_SOURCE DATA_.
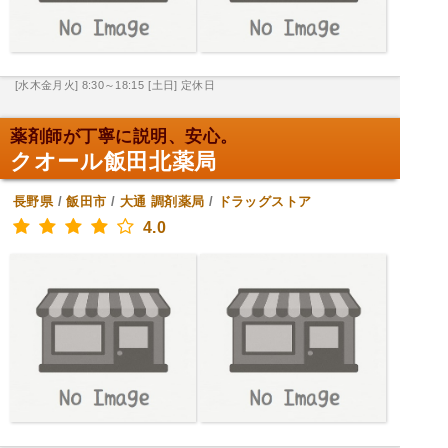
[水木金月火] 8:30～18:15
[土日] 定休日
薬剤師が丁寧に説明、安心。
クオール飯田北薬局
長野県
/
飯田市
/
大通
調剤薬局
/
ドラッグストア
4.0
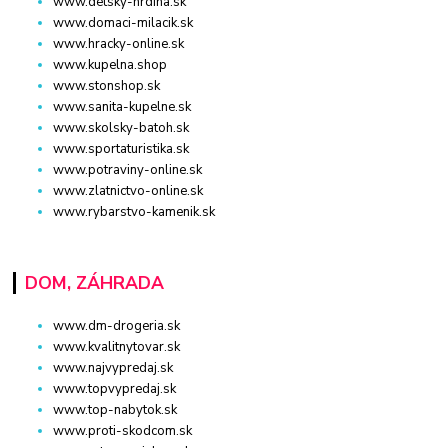
www.detsky-hrdina.sk
www.domaci-milacik.sk
www.hracky-online.sk
www.kupelna.shop
www.stonshop.sk
www.sanita-kupelne.sk
www.skolsky-batoh.sk
www.sportaturistika.sk
www.potraviny-online.sk
www.zlatnictvo-online.sk
www.rybarstvo-kamenik.sk
DOM, ZÁHRADA
www.dm-drogeria.sk
www.kvalitnytovar.sk
www.najvypredaj.sk
www.topvypredaj.sk
www.top-nabytok.sk
www.proti-skodcom.sk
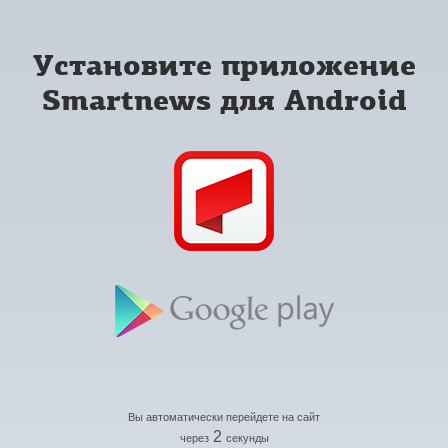
Установите приложение
Smartnews для Android
Вы автоматически перейдете на сайт
2
через
секунды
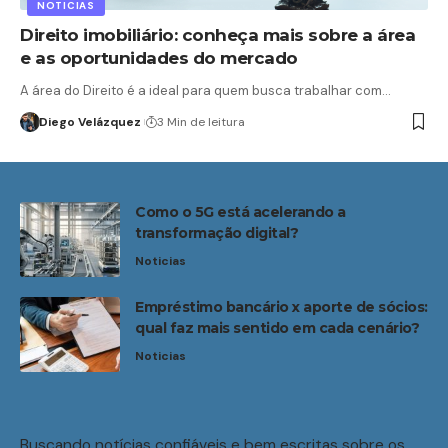
NOTICIAS
Direito imobiliário: conheça mais sobre a área
e as oportunidades do mercado
A área do Direito é a ideal para quem busca trabalhar com…
Diego Velázquez
3 Min de leitura
Como o 5G está acelerando a
transformação digital?
Noticias
Empréstimo bancário x aporte de sócios:
qual faz mais sentido em cada cenário?
Noticias
Buscando notícias confiáveis e bem escritas sobre os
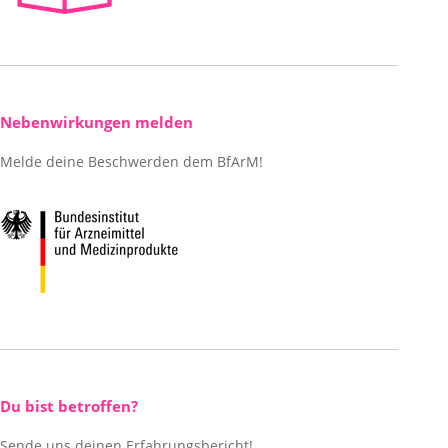
Nebenwirkungen melden
Melde deine Beschwerden dem BfArM!
Du bist betroffen?
Sende uns deinen Erfahrungsbericht!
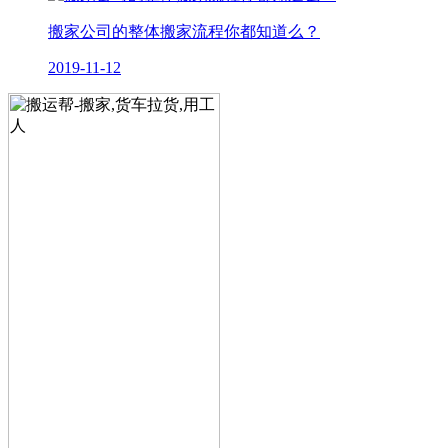
搬家公司的整体搬家流程你都知道么？
2019-11-12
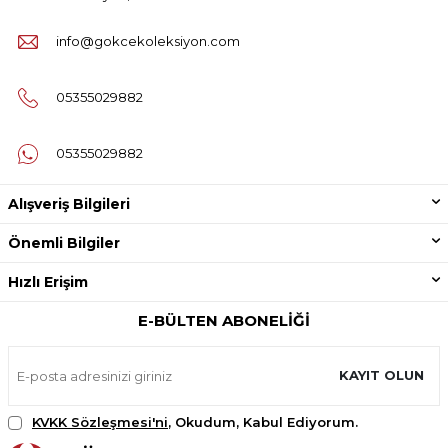
info@gokcekoleksiyon.com
05355029882
05355029882
Alışveriş Bilgileri
Önemli Bilgiler
Hızlı Erişim
E-BÜLTEN ABONELIĞI
KAYIT OLUN
KVKK Sözleşmesi'ni
, Okudum, Kabul Ediyorum.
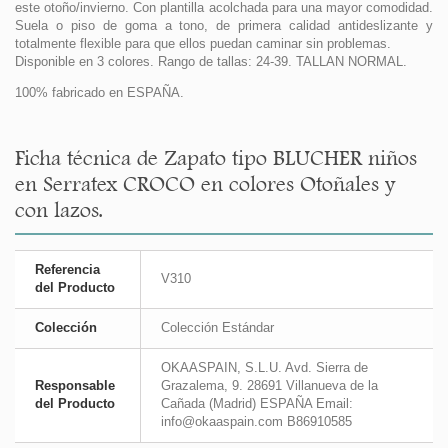
este otoño/invierno. Con plantilla acolchada para una mayor comodidad.
Suela o piso de goma a tono, de primera calidad antideslizante y
totalmente flexible para que ellos puedan caminar sin problemas.
Disponible en 3 colores. Rango de tallas: 24-39. TALLAN NORMAL.
100% fabricado en ESPAÑA.
Ficha técnica de Zapato tipo BLUCHER niños
en Serratex CROCO en colores Otoñales y
con lazos.
Referencia
V310
del Producto
Colección
Colección Estándar
OKAASPAIN, S.L.U. Avd. Sierra de
Responsable
Grazalema, 9. 28691 Villanueva de la
del Producto
Cañada (Madrid) ESPAÑA Email:
info@okaaspain.com B86910585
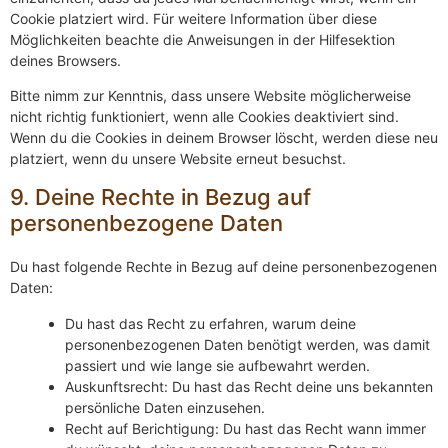
Cookie platziert wird. Für weitere Information über diese
Möglichkeiten beachte die Anweisungen in der Hilfesektion
deines Browsers.
Bitte nimm zur Kenntnis, dass unsere Website möglicherweise
nicht richtig funktioniert, wenn alle Cookies deaktiviert sind.
Wenn du die Cookies in deinem Browser löscht, werden diese neu
platziert, wenn du unsere Website erneut besuchst.
9. Deine Rechte in Bezug auf
personenbezogene Daten
Du hast folgende Rechte in Bezug auf deine personenbezogenen
Daten:
Du hast das Recht zu erfahren, warum deine
personenbezogenen Daten benötigt werden, was damit
passiert und wie lange sie aufbewahrt werden.
Auskunftsrecht: Du hast das Recht deine uns bekannten
persönliche Daten einzusehen.
Recht auf Berichtigung: Du hast das Recht wann immer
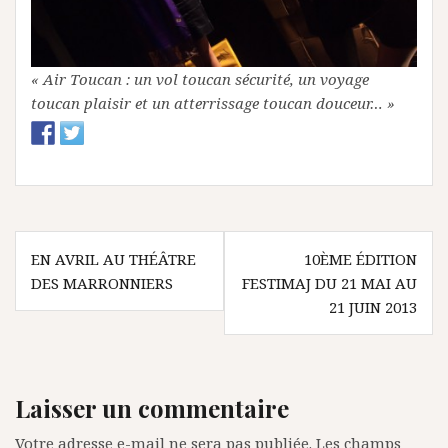
« Air Toucan : un vol toucan sécurité, un voyage
toucan plaisir et un atterrissage toucan douceur… »
N
EN AVRIL AU THÉÂTRE
10ÈME ÉDITION
DES MARRONNIERS
FESTIMAJ DU 21 MAI AU
a
21 JUIN 2013
v
i
g
Laisser un commentaire
a
Votre adresse e-mail ne sera pas publiée.
Les champs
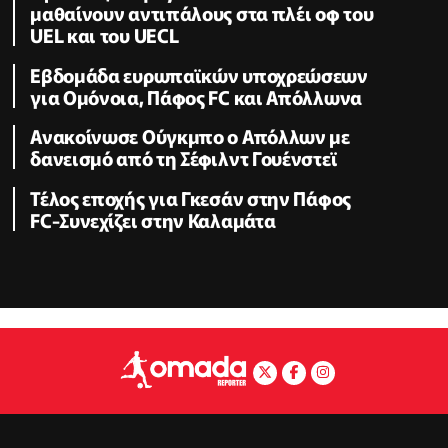
μαθαίνουν αντιπάλους στα πλέι οφ του
UEL και του UECL
Εβδομάδα ευρωπαϊκών υποχρεώσεων
για Ομόνοια, Πάφος FC και Απόλλωνα
Ανακοίνωσε Ούγκμπο ο Απόλλων με
δανεισμό από τη Σέφιλντ Γουένστεϊ
Τέλος εποχής για Γκεσάν στην Πάφος
FC-Συνεχίζει στην Καλαμάτα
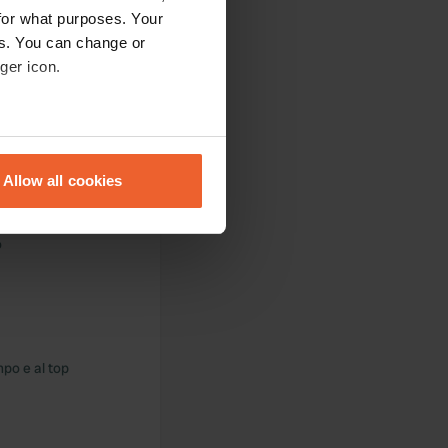
for what purposes. Your
es. You can change or
ger icon.
i distanza. ottima
eral meters
Allow all cookies
ails section
.
se our traffic. We also share
o
ers who may combine it with
 services.
mpo e al top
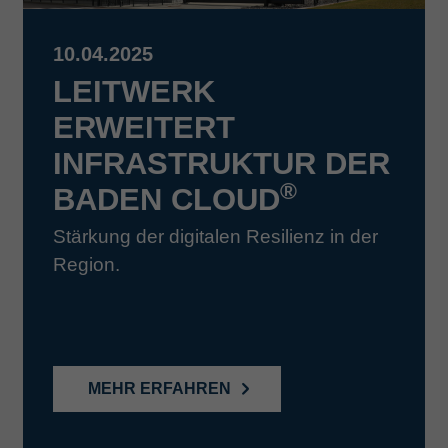
10.04.2025
LEITWERK
ERWEITERT
INFRASTRUKTUR DER
®
BADEN CLOUD
Stärkung der digitalen Resilienz in der
Region.
MEHR ERFAHREN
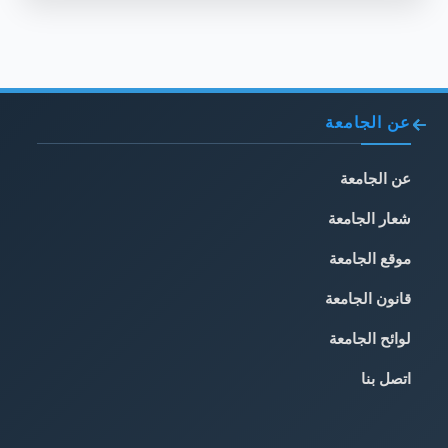
عن الجامعة
عن الجامعة
شعار الجامعة
موقع الجامعة
قانون الجامعة
لوائح الجامعة
اتصل بنا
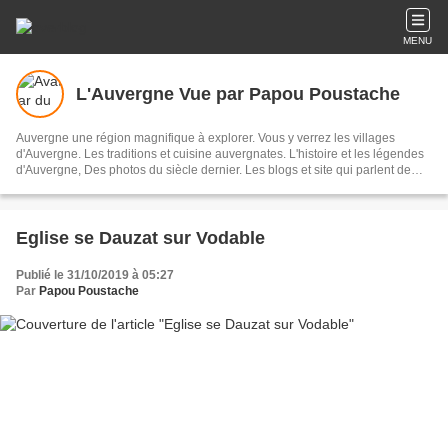
MENU
L'Auvergne Vue par Papou Poustache
Auvergne une région magnifique à explorer. Vous y verrez les villages
d'Auvergne. Les traditions et cuisine auvergnates. L'histoire et les légendes
d'Auvergne, Des photos du siècle dernier. Les blogs et site qui parlent de
notre région. Les personnalités auvergnates. La littérature du terroir. Des
histoires drôles. Des photos de votre jeunesse . Et enfin une impression de
faire partie de ce site tant les situations et évènements vous ressemblent.
Bonne visite Vous pourrez également me soumettre des articles concernant
Eglise se Dauzat sur Vodable
votre village ou hameaux . Me parler des histoires locales M'envoyer des
photos de familles anciennes en précisant bien le lieu ou la situation Voici
Publié le 31/10/2019 à 05:27
mon adresse émail. retrauzon43@gmail.com
Par
Papou Poustache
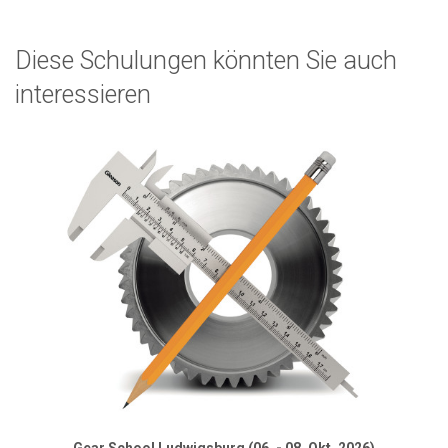
Diese Schulungen könnten Sie auch
interessieren
Gear School Ludwigsburg (06. - 08. Okt. 2026)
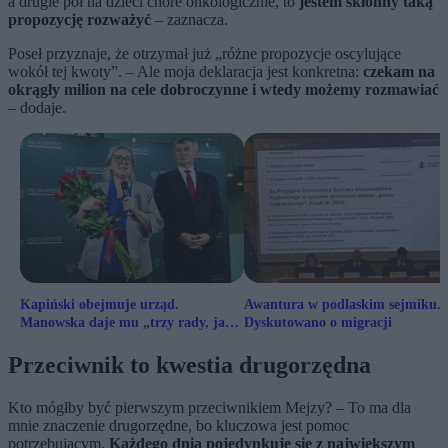
a drugie pół na dzieci chore onkologicznie, to
jestem skłonny taką
propozycję rozważyć
– zaznacza.
Poseł przyznaje, że otrzymał już „różne propozycje oscylujące
wokół tej kwoty”. – Ale moja deklaracja jest konkretna:
czekam na
okrągły milion na cele dobroczynne i wtedy możemy rozmawiać
– dodaje.
Kapiński obejmuje urząd.
Awantura w podlaskim sejmiku.
Manowska daje mu „trzy rady, jak
Dyskutowano o migracji
przetrwać”
Przeciwnik to kwestia drugorzędna
Kto mógłby być pierwszym przeciwnikiem Mejzy? – To ma dla
mnie znaczenie drugorzędne, bo kluczowa jest pomoc
potrzebującym.
Każdego dnia pojedynkuję się z największym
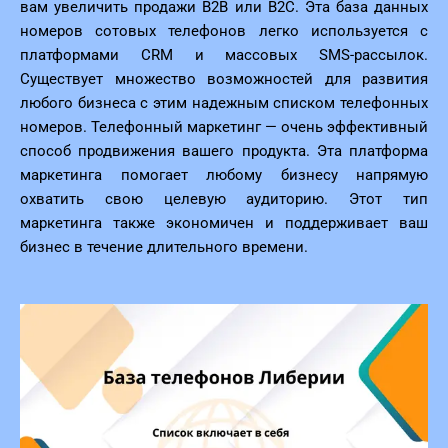
вам увеличить продажи B2B или B2C. Эта база данных
номеров сотовых телефонов легко используется с
платформами CRM и массовых SMS-рассылок.
Существует множество возможностей для развития
любого бизнеса с этим надежным списком телефонных
номеров. Телефонный маркетинг — очень эффективный
способ продвижения вашего продукта. Эта платформа
маркетинга помогает любому бизнесу напрямую
охватить свою целевую аудиторию. Этот тип
маркетинга также экономичен и поддерживает ваш
бизнес в течение длительного времени.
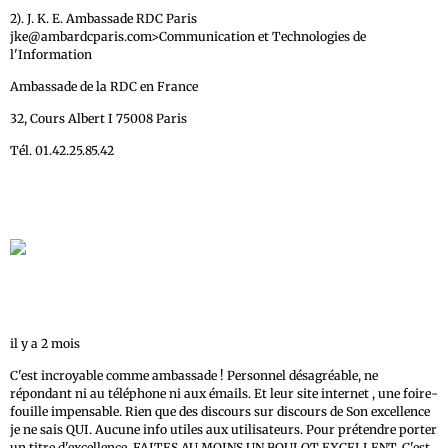
2). J. K. E. Ambassade RDC Paris
jke@ambardcparis.com>Communication et Technologies de
l'Information
Ambassade de la RDC en France
32, Cours Albert I 75008 Paris
Tél. 01.42.25.85.42
Ha nonym
1 avis
il y a 2 mois
C'est incroyable comme ambassade ! Personnel désagréable, ne
répondant ni au téléphone ni aux émails. Et leur site internet , une foire-
fouille impensable. Rien que des discours sur discours de Son excellence
je ne sais QUI. Aucune info utiles aux utilisateurs. Pour prétendre porter
un titre d'excellence, FAITES AU MOINS UN BOULOT EXCELLENT. C'est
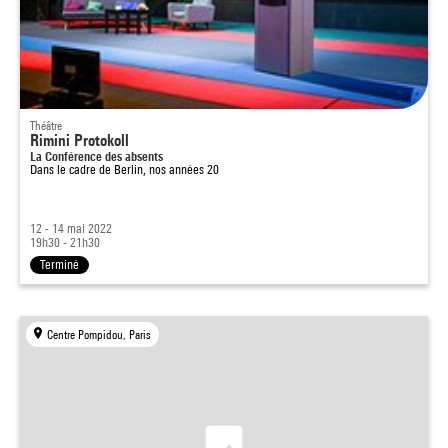
Théâtre
Rimini Protokoll
La Conférence des absents
Dans le cadre de
Berlin, nos années 20
12 - 14 mai 2022
19h30 - 21h30
Terminé
Centre Pompidou, Paris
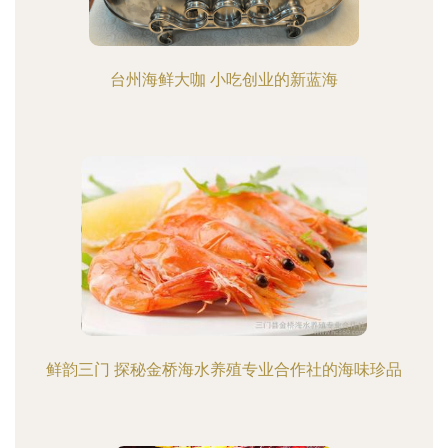
台州海鲜大咖 小吃创业的新蓝海
鲜韵三门 探秘金桥海水养殖专业合作社的海味珍品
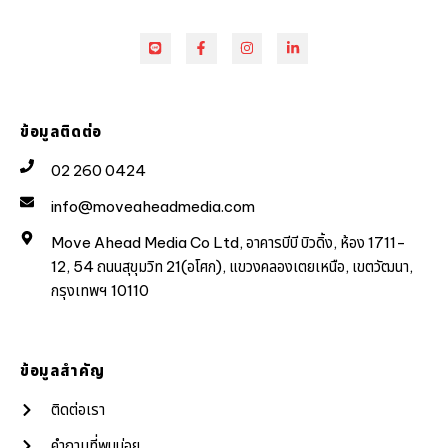
ข้อมูลติดต่อ
02 260 0424
info@moveaheadmedia.com
Move Ahead Media Co Ltd, อาคารบีบี บิวดิ้ง, ห้อง 1711-
12, 54 ถนนสุขุมวิท 21(อโศก), แขวงคลองเตยเหนือ, เขตวัฒนา,
กรุงเทพฯ 10110
ข้อมูลสำคัญ
ติดต่อเรา
คำถามที่พบบ่อย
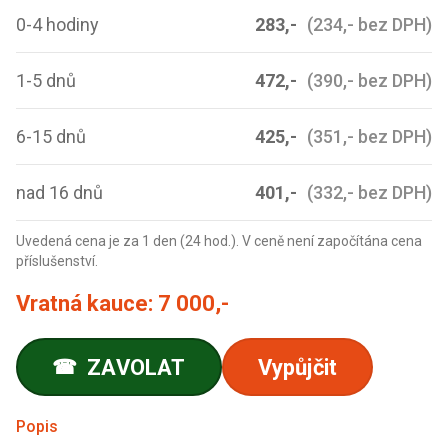
0-4 hodiny
283,-
(234,- bez DPH)
1-5 dnů
472,-
(390,- bez DPH)
6-15 dnů
425,-
(351,- bez DPH)
nad 16 dnů
401,-
(332,- bez DPH)
Uvedená cena je za 1 den (24 hod.). V ceně není započítána cena
příslušenství.
Vratná kauce:
7 000,-
ZAVOLAT
Vypůjčit
☎
Popis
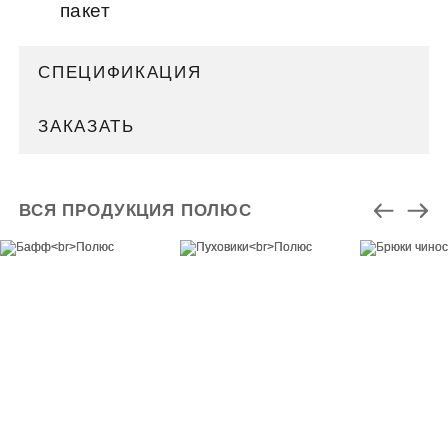
пакет
СПЕЦИФИКАЦИЯ
ЗАКАЗАТЬ
ВСЯ ПРОДУКЦИЯ ПОЛЮС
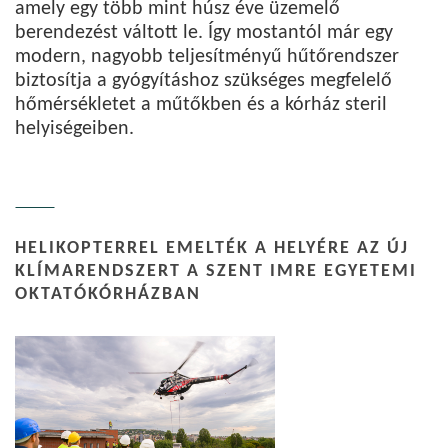
amely egy több mint húsz éve üzemelő
berendezést váltott le. Így mostantól már egy
modern, nagyobb teljesítményű hűtőrendszer
biztosítja a gyógyításhoz szükséges megfelelő
hőmérsékletet a műtőkben és a kórház steril
helyiségeiben.
HELIKOPTERREL EMELTÉK A HELYÉRE AZ ÚJ
KLÍMARENDSZERT A SZENT IMRE EGYETEMI
OKTATÓKÓRHÁZBAN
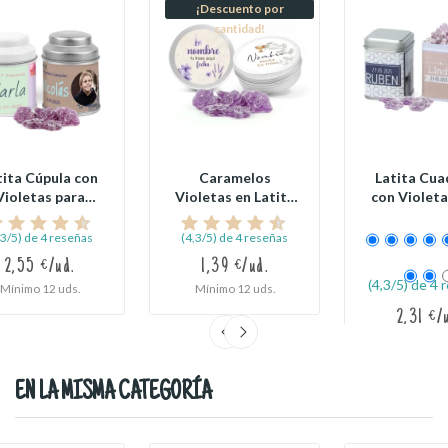
¡Descuento por
cantidad!
tita Cúpula con
Caramelos
Latita Cua
Violetas para
Violetas en Latita
con Violeta
Detalles de...
Redonda...
Comuni
,3/5) de 4 reseñas
(4,3/5) de 4 reseñas
2,55 €/ud.
1,39 €/ud.
(4,3/5) de 4 
Mínimo 12 uds.
Mínimo 12 uds.
2,31 €/
Mínimo 12 
EN LA MISMA CATEGORÍA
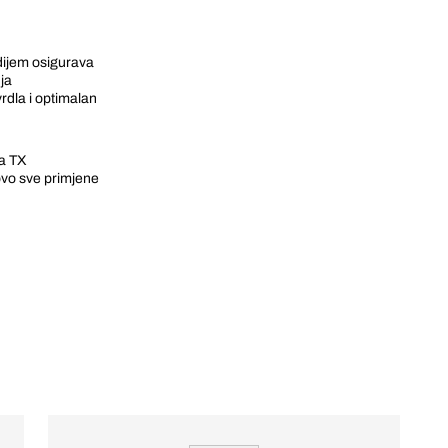
adijem osigurava
nja
vrdla i optimalan
ma TX
ovo sve primjene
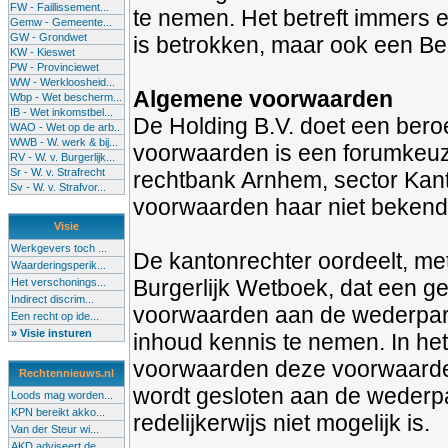
FW - Faillissement...
te nemen. Het betreft immers
Gemw - Gemeente...
GW - Grondwet
is betrokken, maar ook een B
KW - Kieswet
PW - Provinciewet
WW - Werkloosheid...
Algemene voorwaarden
Wbp - Wet bescherm...
IB - Wet inkomstbel...
De Holding B.V. doet een ber
WAO - Wet op de arb..
WWB - W. werk & bij...
voorwaarden is een forumkeu
RV - W. v. Burgerlijk...
Sr - W. v. Strafrecht
rechtbank Arnhem, sector Kant
Sv - W. v. Strafvor...
voorwaarden haar niet bekend 
Visie
Werkgevers toch ...
De kantonrechter oordeelt, met
Waarderingsperik...
Burgerlijk Wetboek, dat een 
Het verschonings...
Indirect discrim...
voorwaarden aan de wederparti
Een recht op ide...
» Visie insturen
inhoud kennis te nemen. In he
voorwaarden deze voorwaarden
Rechtennieuws.nl
wordt gesloten aan de wederpart
Loods mag worden...
KPN bereikt akko...
redelijkerwijs niet mogelijk is.
Van der Steur wi...
AKD adviseert de...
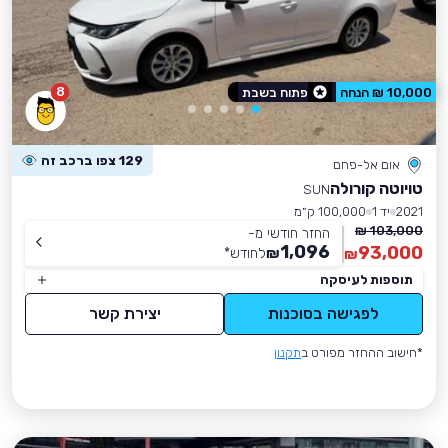
8
10,000 ₪ הנחה
פתוח בשבת
129 צפו ברכב זה
אום אל-פחם
טויוטה קורולה
SUN
2021
יד 1
100,000 ק״מ
103,000 ₪
החזר חודשי מ-
1,096
93,000
₪
לחודש
*
₪
תוספות לעיסקה
לפגישה בסוכנות
יצירת קשר
*חישוב ההחזר מפורט ב
תקנון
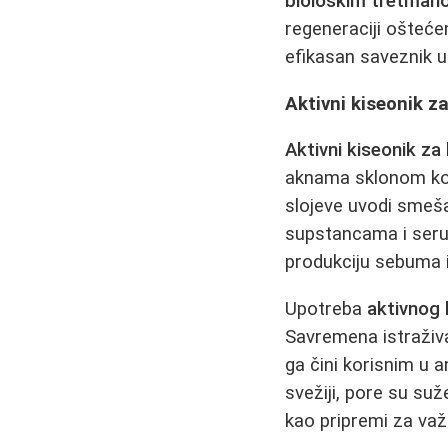
biološkim tretman
regeneraciji ošteće
efikasan saveznik u
Aktivni kiseonik za
Aktivni kiseonik za 
aknama sklonom kož
slojeve uvodi smeša
supstancama i seru
produkciju sebuma i
Upotreba
aktivnog 
Savremena istraživ
ga čini korisnim u 
svežiji, pore su su
kao pripremi za važ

_WHAT THE TASK REQUIRES_. Nothing should be printed except the lines from the one with "Loods mag worden..." through the last line of the listing above, both ends included; please drop the pictures.

_RESPONSE TO THE TASK_.
Loods mag worden...
KPN bereikt akko...
redelijkerwijs niet mogelijk is.
Van der Steur wi...
AKD adviseert de...
8
10,000 ₪ הנחה
פתוח בשבת
129 צפו ברכב זה
אום אל-פחם
טויוטה קורולה
SUN
2021
יד 1
100,000 ק״מ
103,000 ₪
החזר חודשי מ-
1,096
93,000
₪
לחודש
*
₪
תוספות לעיסקה
לפגישה בסוכנות
יצירת קשר
*חישוב ההחזר מפורט ב
תקנון
biološkim tretman
regeneraciji ošteće
efikasan saveznik u
Aktivni kiseonik za
Aktivni kiseonik za 
aknama sklonom kož
slojeve uvodi smeša
supstancama i seru
produkciju sebuma i
Upotreba
aktivnog 
Savremena istraživ
ga čini korisnim u 
svežiji, pore su su
kao pripremi za važ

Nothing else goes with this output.